La escuela es mucho más que un espacio para adquirir conocimientos académicos. Es, ante todo, un laboratorio de vida social. Allí se aprende a compartir, a negociar, a resolver conflictos, a respetar turnos y a descubrir que existen normas colectivas que organizan la convivencia. Estos aprendizajes, aunque parezcan simples, son fundamentales para el desarrollo de la empatía, la autorregulación y la autonomía.

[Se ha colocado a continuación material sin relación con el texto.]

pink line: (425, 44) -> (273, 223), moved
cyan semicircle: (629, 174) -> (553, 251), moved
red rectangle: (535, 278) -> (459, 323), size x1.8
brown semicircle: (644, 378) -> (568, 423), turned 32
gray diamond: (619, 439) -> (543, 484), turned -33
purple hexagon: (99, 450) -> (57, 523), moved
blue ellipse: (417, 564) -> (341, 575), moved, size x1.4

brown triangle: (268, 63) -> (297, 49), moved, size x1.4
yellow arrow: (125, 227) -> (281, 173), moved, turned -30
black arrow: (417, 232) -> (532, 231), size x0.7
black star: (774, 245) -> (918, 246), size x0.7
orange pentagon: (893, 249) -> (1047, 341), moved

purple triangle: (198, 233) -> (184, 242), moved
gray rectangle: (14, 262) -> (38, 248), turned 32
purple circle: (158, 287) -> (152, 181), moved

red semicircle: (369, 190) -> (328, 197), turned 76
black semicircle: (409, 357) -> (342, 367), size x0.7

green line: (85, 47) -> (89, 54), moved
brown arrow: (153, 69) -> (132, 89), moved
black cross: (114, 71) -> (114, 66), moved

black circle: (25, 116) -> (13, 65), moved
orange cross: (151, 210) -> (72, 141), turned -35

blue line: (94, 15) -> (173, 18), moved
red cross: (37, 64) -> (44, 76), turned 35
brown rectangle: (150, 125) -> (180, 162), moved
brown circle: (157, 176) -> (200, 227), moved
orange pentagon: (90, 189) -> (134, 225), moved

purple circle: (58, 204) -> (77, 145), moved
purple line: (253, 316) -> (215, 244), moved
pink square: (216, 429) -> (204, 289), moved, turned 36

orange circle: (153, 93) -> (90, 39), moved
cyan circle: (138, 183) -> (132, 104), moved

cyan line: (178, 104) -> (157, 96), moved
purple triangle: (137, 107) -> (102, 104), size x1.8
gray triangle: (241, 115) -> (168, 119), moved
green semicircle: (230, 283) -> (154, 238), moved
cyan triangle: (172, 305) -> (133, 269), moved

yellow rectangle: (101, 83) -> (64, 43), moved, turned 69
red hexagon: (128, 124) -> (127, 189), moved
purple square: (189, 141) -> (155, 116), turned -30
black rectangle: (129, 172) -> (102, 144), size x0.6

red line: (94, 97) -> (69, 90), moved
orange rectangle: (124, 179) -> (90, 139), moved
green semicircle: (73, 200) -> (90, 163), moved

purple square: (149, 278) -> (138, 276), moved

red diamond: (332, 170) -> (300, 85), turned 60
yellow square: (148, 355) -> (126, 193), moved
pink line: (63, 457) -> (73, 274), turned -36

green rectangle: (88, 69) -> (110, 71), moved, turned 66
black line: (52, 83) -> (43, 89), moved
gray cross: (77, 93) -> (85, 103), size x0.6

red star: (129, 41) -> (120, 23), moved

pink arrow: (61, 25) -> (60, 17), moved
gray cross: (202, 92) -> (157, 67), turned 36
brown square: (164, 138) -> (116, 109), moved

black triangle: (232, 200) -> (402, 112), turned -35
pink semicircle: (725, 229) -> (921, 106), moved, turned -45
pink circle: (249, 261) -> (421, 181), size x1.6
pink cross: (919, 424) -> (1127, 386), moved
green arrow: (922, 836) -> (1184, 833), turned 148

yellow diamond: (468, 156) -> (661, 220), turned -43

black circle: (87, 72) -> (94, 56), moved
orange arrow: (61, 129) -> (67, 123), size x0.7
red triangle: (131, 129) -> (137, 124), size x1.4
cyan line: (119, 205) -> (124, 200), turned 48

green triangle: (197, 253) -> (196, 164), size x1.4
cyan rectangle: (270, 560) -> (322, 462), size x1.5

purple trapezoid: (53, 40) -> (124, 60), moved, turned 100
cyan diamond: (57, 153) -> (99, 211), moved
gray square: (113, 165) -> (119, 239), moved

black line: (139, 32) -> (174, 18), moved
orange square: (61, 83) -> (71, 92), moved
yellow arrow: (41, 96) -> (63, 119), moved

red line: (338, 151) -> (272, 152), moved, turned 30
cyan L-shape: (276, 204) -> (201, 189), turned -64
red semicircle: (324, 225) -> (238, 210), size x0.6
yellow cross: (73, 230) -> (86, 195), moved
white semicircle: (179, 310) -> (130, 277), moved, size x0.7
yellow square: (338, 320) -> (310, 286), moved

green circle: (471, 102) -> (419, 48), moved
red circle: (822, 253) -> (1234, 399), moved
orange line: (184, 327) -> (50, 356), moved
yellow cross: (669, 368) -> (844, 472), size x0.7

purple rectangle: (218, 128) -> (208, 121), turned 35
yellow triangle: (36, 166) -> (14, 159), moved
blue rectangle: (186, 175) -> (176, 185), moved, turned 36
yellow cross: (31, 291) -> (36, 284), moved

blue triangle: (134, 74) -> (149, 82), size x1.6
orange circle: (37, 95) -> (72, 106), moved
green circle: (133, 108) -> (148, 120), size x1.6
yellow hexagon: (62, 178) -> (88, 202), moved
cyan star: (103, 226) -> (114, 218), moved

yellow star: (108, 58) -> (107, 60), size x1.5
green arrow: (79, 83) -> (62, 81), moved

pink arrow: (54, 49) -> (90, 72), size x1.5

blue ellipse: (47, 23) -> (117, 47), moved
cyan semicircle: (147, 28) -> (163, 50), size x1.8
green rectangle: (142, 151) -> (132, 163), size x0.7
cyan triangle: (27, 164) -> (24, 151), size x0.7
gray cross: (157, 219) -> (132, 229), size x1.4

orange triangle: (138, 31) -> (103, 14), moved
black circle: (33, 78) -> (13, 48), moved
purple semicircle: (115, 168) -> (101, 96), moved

En este sentido, el regreso a clases no debería pensarse únicamente en términos de calificaciones o planes de estudio, sino como una oportunidad de volver a entrar en contacto con la experiencia de lo común. Después de semanas o meses en casa, los infantes regresan a un espacio donde no son “el hijo/a de”, sino estudiantes entre otros/as estudiantes, integrantes de un grupo que tiene sus propias reglas y dinámicas. Este tránsito, aunque desafiante, les permite fortalecer su identidad y desarrollar habilidades que ningún manual puede enseñar.

 

La psicología social nos recuerda que la escolarización es también un proceso de socialización. En la escuela se reproducen discursos, valores y formas de organización que modelan la manera en que los niños entienden su lugar en la sociedad. Por eso, cuando hablamos de regreso a clases, hablamos también de reinsertarse en una pequeña comunidad donde se ensayan las relaciones que, más adelante, sostendrán la vida adulta. Allí no solo se asprende a sumar o a leer, sino también a confiar, a cuidarse entre pares, a enfrentar la frustración y a descubrir la fuerza de la cooperación.

 

Pero el regreso a clases no siempre es sencillo. Para muchos/as implica ansiedad, inseguridad o miedo a separarse de sus cuidadores. En algunos casos, la escuela puede convertirse en un espacio hostil si está atravesada por dinámicas de violencia, exclusión o sobrecarga académica. Aquí radica la importancia de que el mundo adulto —padres, madres, docentes— puedan acompañar este proceso desde una mirada comprensiva, no solo preocupándose por el rendimiento escolar, sino por el bienestar integral de los pequeños.

 

Podríamos pensar el regreso a clases como un momento de transición en el que deja el espacio íntimo del hogar para enfrentarse a un mundo más amplio, lleno de otros significativos que no siempre lo tratan con la misma indulgencia que su familia. Este paso, aunque doloroso en ocasiones, es necesario: le permite confrontar sus deseos con los de los demás, aprender a esperar, a tolerar la frustración y a descubrir que no siempre será el centro de atención. En otras palabras, la escuela lo introduce en la experiencia de la alteridad, fundamental para el desarrollo psíquico.

 

También hay que reconocer que la escolarización en México enfrenta retos profundos: desigualdad de recursos, grupos saturados, carencias en infraestructura, y en algunos casos, la falta de acompañamiento emocional en el aula. Sin embargo, incluso en medio de estas limitaciones, la escuela sigue siendo un espacio vital. No porque resuelva todos los problemas, sino porque brinda la posibilidad de construir comunidad, de generar vínculos y de abrir horizontes.

 

Aquí entra una reflexión crucial: la escolarización no es solo responsabilidad del sistema educativo, sino también de la sociedad en su conjunto. Las colonias, los barrios, las familias, todos somos parte del entramado que hace posible que la escuela se viva como un espacio seguro y estimulante. ¿De qué sirve que aprendan matemáticas si en el recreo se reproducen dinámicas de exclusión? ¿Qué sentido tiene enseñar valores en el aula si fuera de ella la violencia y la indiferencia marcan el día a día?

 

El regreso a clases, entonces, debería invitarnos a una pregunta más amplia: ¿qué queremos que vivan nuestros niños y niñas cuando pisan el salón escolar? ¿Solo contenidos curriculares o también experiencias que les permitan crecer como personas, confiar en sí mismos y en los otros? ¿Qué hacemos los adultos para que la escuela no sea solo un lugar de exigencia, sino también de cuidado y de encuentro?

 

En estos días de mochilas llenas y emociones encontradas, quizá valga la pena detenernos un momento y mirar más allá de los cuadernos. Acompañar el regreso a clases no solo es revisar que tengan uniforme y tareas, sino también abrir un espacio para escuchar cómo se sienten, qué les preocupa, qué les ilusiona. Porque la educación no se reduce a un plan de estudios: es, sobre todo, un proceso humano.

 

Nos leemos en el próximo Café desde el Diván.